(2) "Promets-moi que tu seras calme", par Chantal Joanny
Parer au plus pressé pour se reconnecter.
Larreta aussi, à son tour, sentait couver son volcan intérieur.
En creusant ses ténèbres, des fers rouillés, des épées incisives, des cadavres, des phrases assassines resurgissaient. Larreta n'en finissait pas de percer le cloaque du passé, fantasmer ou torturer ses fantômes en déchirant chaque page vierge qui l'aurait absoute.
Larreta, posée ? Illusion de sa prestance. Elle s'était construite en strates depuis son enfance. Une famille désorganisée où les crises du père les terrorisaient, la mère qui l'affrontait pour protéger ses deux plus jeunes enfants qu'elle avait planqués dans son dos, ceux-ci prêts à disparaître dès la tempête calmée. Mais la nuit Larreta, la pitchoune, rêvait que c'était elle qui emmenait son frère et sa mère, loin, cachés dans une charrette à travers la montagne pour échapper aux bandits qui les poursuivaient. Bandits qui avaient l'agressivité du père. Plus tard, elle endossa souvent le costume du sauveur.
Elle avait renouvelé le schéma avec Estelle, oubliant qu'elle devait aussi se secourir elle-même.
De sommet en sentier peu à peu le silence la recouvrait.
Ici, sur cette île volcanique elle avait cette double mission, être libre, respirer, harmoniser durant le séjour ces quelques pas à l'unisson de sa compagne de voyage.
Napper la surface de sublime, d'ailleurs.
Courir frénétiquement entre les vagues, goûter la transparence, fouir le sable.
Distancier, sinon oublier le volcan intérieur.
***
Sur la plage de V, Estelle avait réparti les cendres de sa moitié. Il restait le coffret en bois de rose, il faudra l'écrabouiller, on ne peut pas l'offrir à l'avenir.
Larreta : « Je t'en prie, promets-moi que tu seras calme, donne-toi à cette heure chaude. »
L'une à l'autre se confient enfin par bribes, silences, effacements, le rythme cassant suintant déraillant époustouflant jusqu'à la fêlure.
Elles se confient l’une à l’autre, sincèrement amies, espèrent-elles.

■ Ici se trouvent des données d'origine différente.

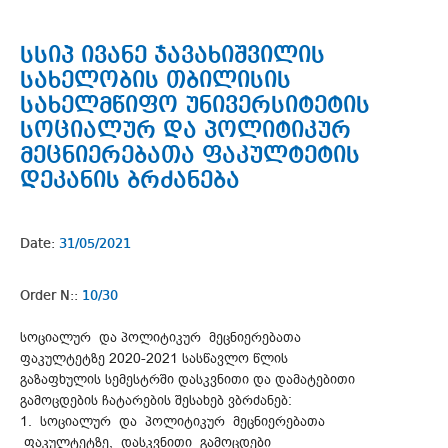
სსიპ ივანე ჯავახიშვილის
სახელობის თბილისის
სახელმწიფო უნივერსიტეტის
სოციალურ და პოლიტიკურ
მეცნიერებათა ფაკულტეტის
დეკანის ბრძანება
Date:
31/05/2021
Order N::
10/30
სოციალურ და პოლიტიკურ მეცნიერებათა
ფაკულტეტზე 2020-2021 სასწავლო წლის
გაზაფხულის სემესტრში დასკვნითი და დამატებითი
გამოცდების ჩატარების შესახებ ვბრძანებ:
1. სოციალურ და პოლიტიკურ მეცნიერებათა
ფაკულტეტზე, დასკვნითი გამოცდები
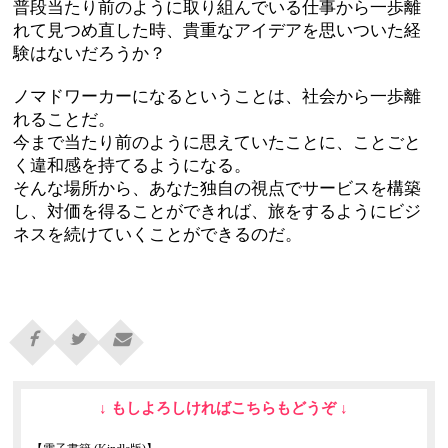
普段当たり前のように取り組んでいる仕事から一歩離
れて見つめ直した時、貴重なアイデアを思いついた経
験はないだろうか？
ノマドワーカーになるということは、社会から一歩離
れることだ。
今まで当たり前のように思えていたことに、ことごと
く違和感を持てるようになる。
そんな場所から、あなた独自の視点でサービスを構築
し、対価を得ることができれば、旅をするようにビジ
ネスを続けていくことができるのだ。
↓ もしよろしければこちらもどうぞ ↓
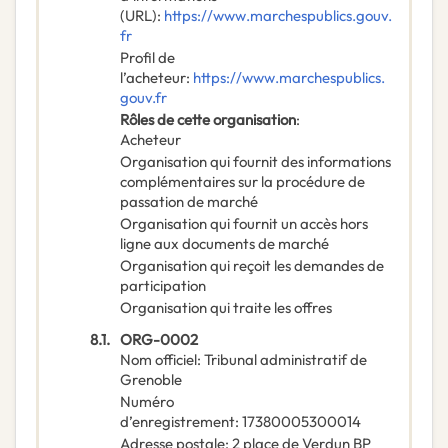
(URL)
:
https://www.marchespublics.gouv.
fr
Profil de
l’acheteur
:
https://www.marchespublics.
gouv.fr
Rôles de cette organisation
:
Acheteur
Organisation qui fournit des informations
complémentaires sur la procédure de
passation de marché
Organisation qui fournit un accès hors
ligne aux documents de marché
Organisation qui reçoit les demandes de
participation
Organisation qui traite les offres
8.1.
ORG-0002
Nom officiel
:
Tribunal administratif de
Grenoble
Numéro
d’enregistrement
:
17380005300014
Adresse postale
:
2 place de Verdun BP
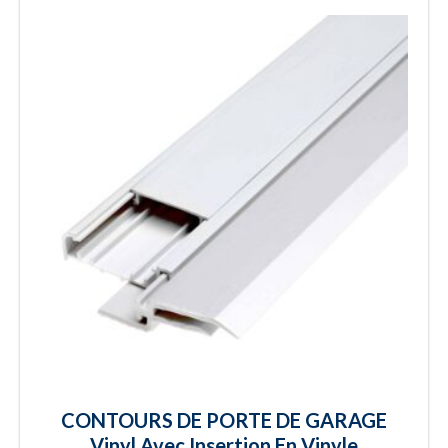
CONTOURS DE PORTE DE GARAGE
Vinyl Avec Insertion En Vinyle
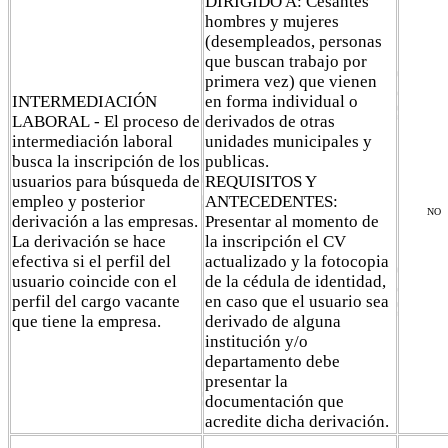
DIRIGIDO A: Cesantes
hombres y mujeres
(desempleados, personas
que buscan trabajo por
primera vez) que vienen
INTERMEDIACIÓN
en forma individual o
LABORAL - El proceso de
derivados de otras
intermediación laboral
unidades municipales y
busca la inscripción de los
publicas.
usuarios para búsqueda de
REQUISITOS Y
empleo y posterior
ANTECEDENTES:
NO
derivación a las empresas.
Presentar al momento de
La derivación se hace
la inscripción el CV
efectiva si el perfil del
actualizado y la fotocopia
usuario coincide con el
de la cédula de identidad,
perfil del cargo vacante
en caso que el usuario sea
que tiene la empresa.
derivado de alguna
institución y/o
departamento debe
presentar la
documentación que
acredite dicha derivación.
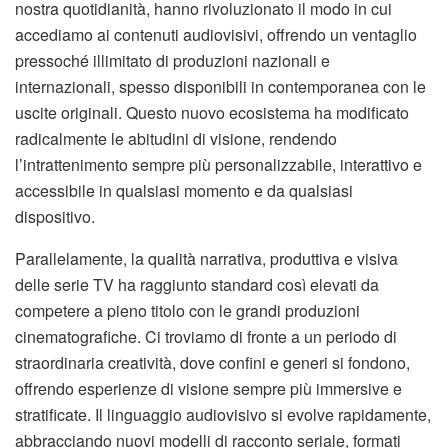
nostra quotidianità, hanno rivoluzionato il modo in cui
accediamo ai contenuti audiovisivi, offrendo un ventaglio
pressoché illimitato di produzioni nazionali e
internazionali, spesso disponibili in contemporanea con le
uscite originali. Questo nuovo ecosistema ha modificato
radicalmente le abitudini di visione, rendendo
l’intrattenimento sempre più personalizzabile, interattivo e
accessibile in qualsiasi momento e da qualsiasi
dispositivo.
Parallelamente, la qualità narrativa, produttiva e visiva
delle serie TV ha raggiunto standard così elevati da
competere a pieno titolo con le grandi produzioni
cinematografiche. Ci troviamo di fronte a un periodo di
straordinaria creatività, dove confini e generi si fondono,
offrendo esperienze di visione sempre più immersive e
stratificate. Il linguaggio audiovisivo si evolve rapidamente,
abbracciando nuovi modelli di racconto seriale, formati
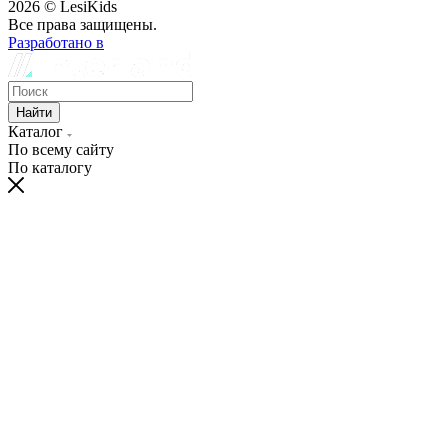
2026 © LesiKids
Все права защищены.
Разработано в
Найти
Каталог
По всему сайту
По каталогу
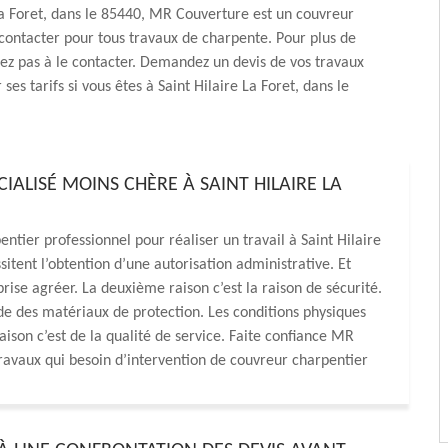
La Foret, dans le 85440, MR Couverture est un couvreur
contacter pour tous travaux de charpente. Pour plus de
itez pas à le contacter. Demandez un devis de vos travaux
ses tarifs si vous êtes à Saint Hilaire La Foret, dans le
LISÉ MOINS CHÈRE À SAINT HILAIRE LA
entier professionnel pour réaliser un travail à Saint Hilaire
sitent l’obtention d’une autorisation administrative. Et
eprise agréer. La deuxième raison c’est la raison de sécurité.
e des matériaux de protection. Les conditions physiques
aison c’est de la qualité de service. Faite confiance MR
travaux qui besoin d’intervention de couvreur charpentier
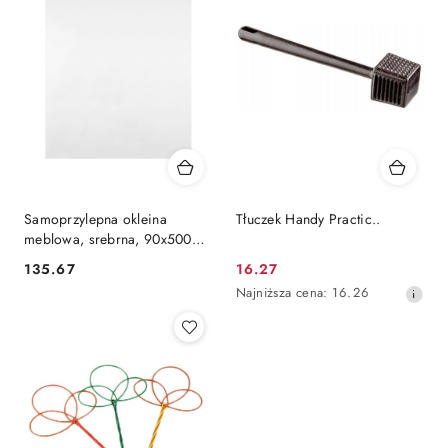
Samoprzylepna okleina
Tłuczek Handy Practic..
meblowa, srebrna, 90x500
cm, PET Lumarko!
135.67
16.27
Cena:
Cena
Najniższa
Najniższa cena:
16.26
promocyjna:
cena
z
30
dni
przed
obniżką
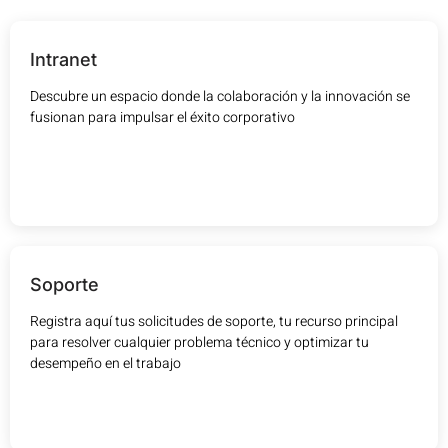
Intranet
Descubre un espacio donde la colaboración y la innovación se
fusionan para impulsar el éxito corporativo
Soporte
Registra aquí tus solicitudes de soporte, tu recurso principal
para resolver cualquier problema técnico y optimizar tu
desempeño en el trabajo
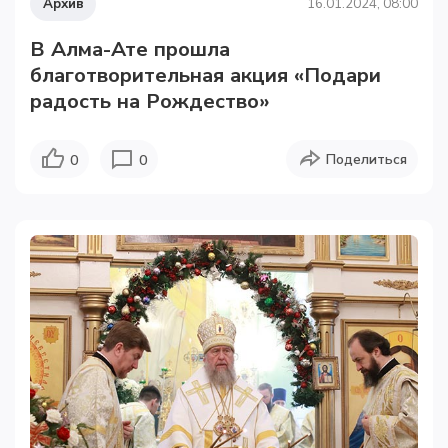
Архив
16.01.2024, 08:00
В Алма-Ате прошла
благотворительная акция «Подари
радость на Рождество»
Поделиться
0
0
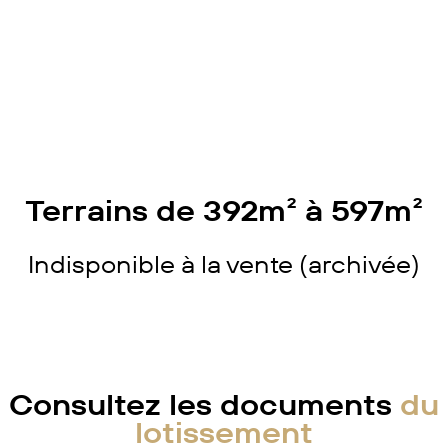
Terrains de 392m² à 597m²
Indisponible à la vente (archivée)
Consultez les documents
du
lotissement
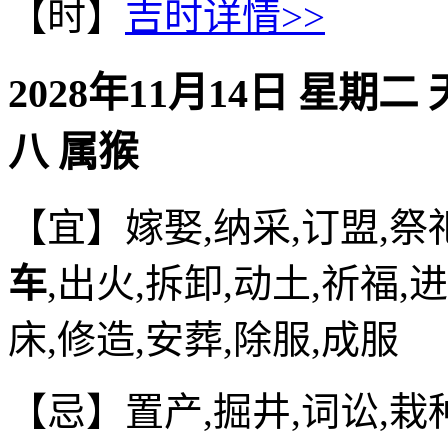
【时】
吉时详情>>
2028年11月14日 星期二
八 属猴
【宜】嫁娶,纳采,订盟,祭祀
车
,出火,拆卸,动土,祈福,
床,修造,安葬,除服,成服
【忌】置产,掘井,词讼,栽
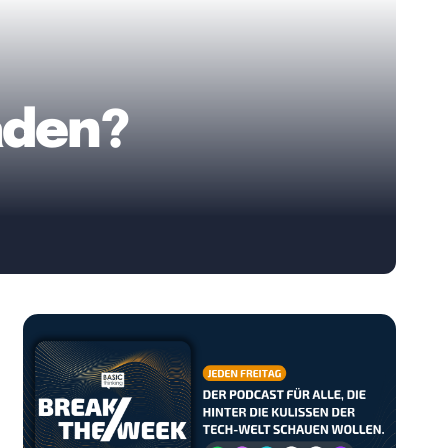
aden?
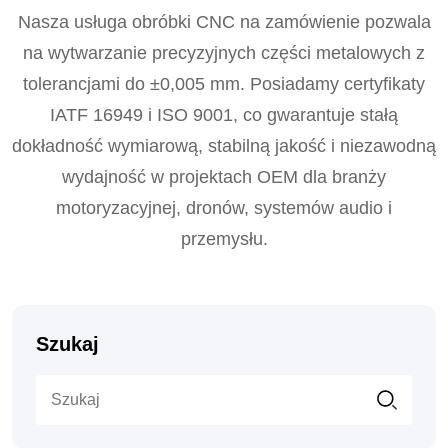
Nasza usługa obróbki CNC na zamówienie pozwala
na wytwarzanie precyzyjnych części metalowych z
tolerancjami do ±0,005 mm. Posiadamy certyfikaty
IATF 16949 i ISO 9001, co gwarantuje stałą
dokładność wymiarową, stabilną jakość i niezawodną
wydajność w projektach OEM dla branży
motoryzacyjnej, dronów, systemów audio i
przemysłu.
Szukaj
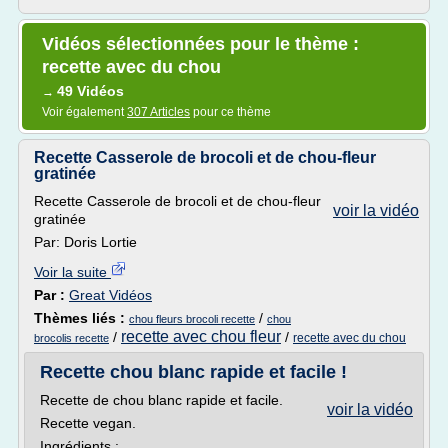
Vidéos sélectionnées pour le thème :
recette avec du chou
49 Vidéos
→
Voir également
307 Articles
pour ce thème
Recette Casserole de brocoli et de chou-fleur
gratinée
Recette Casserole de brocoli et de chou-fleur
voir la vidéo
gratinée
Par: Doris Lortie
Voir la suite
Par :
Great Vidéos
Thèmes liés :
/
chou fleurs brocoli recette
chou
recette avec chou fleur
/
/
recette avec du chou
brocolis recette
Recette chou blanc rapide et facile !
Recette de chou blanc rapide et facile.
voir la vidéo
Recette vegan.
Ingrédients :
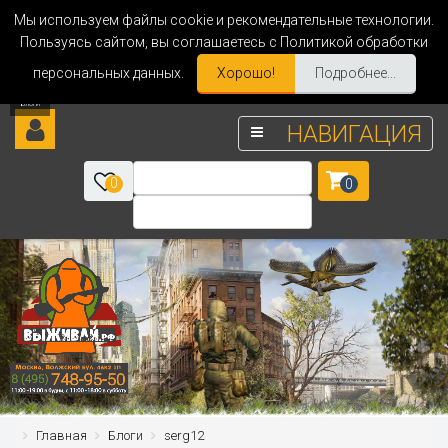
Мы используем файлы cookie и рекомендательные технологии.
Пользуясь сайтом, вы соглашаетесь с Политикой обработки
персональных данных.
Хорошо!
Подробнее...
НАВИГАЦИЯ
0
0
Главная
Блоги
serg12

Mais Larreta étouffe, de douceur les pointillés chutent, le sol abrupt résonne, elle ricoche à l'angoisse d'Estelle. Encore, à nouveau l'angoisse.
Pourtant, le petit village, l'arrêt de bus, le soleil et la mer à droite, à gauche pas de quoi se perdre. « Mais c'est ma nature, répond Estelle, d'être stressée. »
Rien décidément ne suffit à la détendre !
Et c'est sur le trottoir défoncé que ce jour-là, Larreta s'étale, de rage.
Le village suit la scène inquiet, prêt à intervenir.
« Fous le camp », lui jette-t-elle en partant de son côté.
Larreta se relève, honteuse de s'être énervée. Il est trop tard, la scène a déjà eu lieu.
Estelle : « Tu vas me reprocher de t'avoir fait tomber, maintenant ! »
Atteinte, une aile cassée, Estelle s'enfuit. Elle ajoute, à son poids de nerfs liquoreux, de l'acide.
«Qu'elle brûle!» s’écrie-t-elle maudissant Larreta, sorcière démantelée, elle renaît poings serrés.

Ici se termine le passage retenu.